SERPONG,BANTENEKSPRES.CO.ID – Pemerintah pusat telah memutuskan akan menjadikan tempat pembuangan akhir (TPA) Jatiwaringin sebagai aglomerasi Pengolaan Sampah Menjadi Energi Listrik (PSEL) Tangerang Raya.
Rencananya TPA yang ada di Kecamatan Sukadiri, Kabupaten Tangerang tersebut akan disulap menjadi PSEL oleh Kementerian Lingkungan Hidup. Berbagai persiapan sedang dilakukan agar sampah dari Kota Tangerang, Kota Tangsel dan Kabupaten Tangerang sebelum dibuang dan diolah disana.
Biaya pembangunan PSEL akan ditanggung oleh pemerintah pusat, yakni oleh Badan Pengelola Investasi Daya Anagata Nusantara (Danantara). Namun, bukan berarti 3 daerah yang akan membuang sampah ke PSEL tersebut tinggal diam dan diperkirakan akan ada biaya yang harus dikeluarkan masing-masing daerah untuk mendukung rencana itu.
Wali Kota Tangsel Benyamin Davnie mengatakan, meskipun pembanguna aglomerasi PSEL ditanggung oleh pemerintah pusat dan dalam hal ini adalah Danantara namun, pemerintah daerah juga kemungkinan akan dikenakan biaya, baik untuk perluasan lahan, perluasan jalan dan lainnya.

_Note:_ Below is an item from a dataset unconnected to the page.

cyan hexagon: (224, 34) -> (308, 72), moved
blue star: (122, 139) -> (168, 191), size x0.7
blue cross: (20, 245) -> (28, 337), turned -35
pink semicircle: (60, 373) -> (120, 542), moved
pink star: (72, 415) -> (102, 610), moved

“Prinsipnya Tangsel siap untuk berkolaborasi dengan Kabupaten Tangerang kalau seandainya nanti ada perhitungan kebutuhan anggaran dan pasti akan ada urunan atau bantuan keuangan,” ujarnya kepada BANTENEKSPRES.CO.ID beberapa waktu lalu.

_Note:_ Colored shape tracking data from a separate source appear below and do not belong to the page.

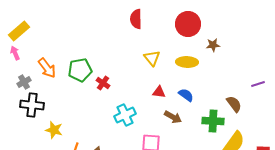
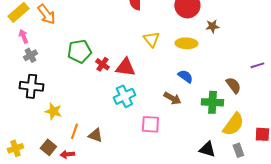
pink arrow: (15, 53) -> (23, 36), moved
orange arrow: (47, 68) -> (46, 14), moved
gray cross: (24, 82) -> (30, 55), moved
red triangle: (159, 92) -> (125, 67), moved, size x1.5

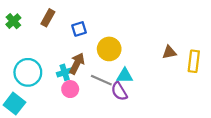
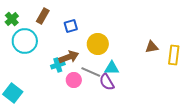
brown arrow: (77, 63) -> (69, 57), turned 42
cyan circle: (28, 72) -> (25, 41), moved
pink circle: (70, 89) -> (74, 80), moved

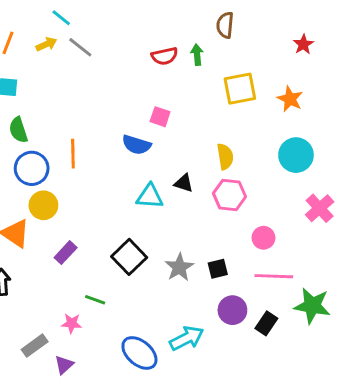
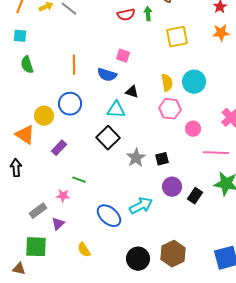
orange star: (290, 99) -> (221, 33), moved, turned -30
orange line: (73, 154) -> (74, 65), moved
cyan circle: (296, 155) -> (194, 82), moved
blue circle: (32, 168) -> (70, 104), moved
black triangle: (184, 183) -> (132, 92), moved
pink circle: (263, 238) -> (193, 129), moved
black square: (129, 257) -> (108, 138), moved
pink line: (274, 276) -> (216, 153), moved

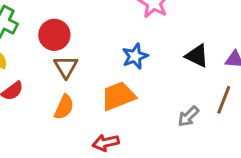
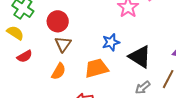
black triangle: (197, 56) -> (140, 57), moved, size x1.4

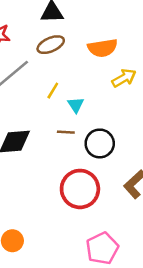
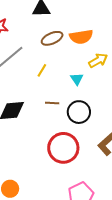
brown ellipse: (51, 45) -> (52, 38), moved
cyan triangle: (76, 105) -> (77, 79), moved

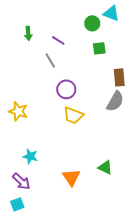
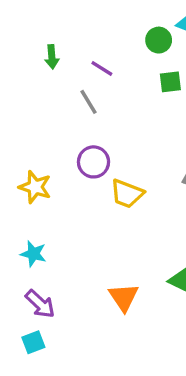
purple circle: (66, 89) -> (94, 162), moved
cyan star: (30, 156) -> (33, 254), moved

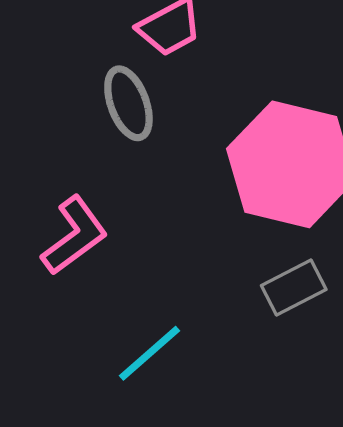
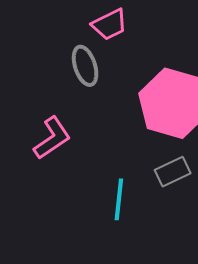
cyan line: (150, 353) -> (119, 199), moved, turned -45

Pria yang biasa disapa Pak Ben tersebut menambahkan, penggunaan bantuan keuangan tersebut bantunya nantinya akan diusulkan oleh Kabupaten Tangerang sebagai daerah yang lokasinya dijadikan aglomerasi PSEL tersebut.
“Insya allah kita siap kalau memang Tangsel nanti aglomerasi disini,” tambahnya.

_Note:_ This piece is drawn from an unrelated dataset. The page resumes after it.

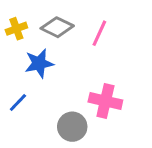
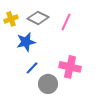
blue line: (18, 103) -> (32, 68), moved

Menurutnya, pihaknya saat ini masih harus memperjuangkan dahulu pemutusan atau surat penetan pemenang lelang PSEL yang awalnya akan dibangun di TPA Cipeucang Serpong. Pasalnya, berdasarkan Perpres Nomor 35 tahun 2018 tentang Percepatan Pembangunan Instalasi Pengolah Sampah Menjadi Energi Listrik berbasis Teknologi Ramah Lingkungan karena, amanat dari Perpres Nomor 109 Tahun 2025 pengakhiran itu final dan mengikat kedua belah pihak.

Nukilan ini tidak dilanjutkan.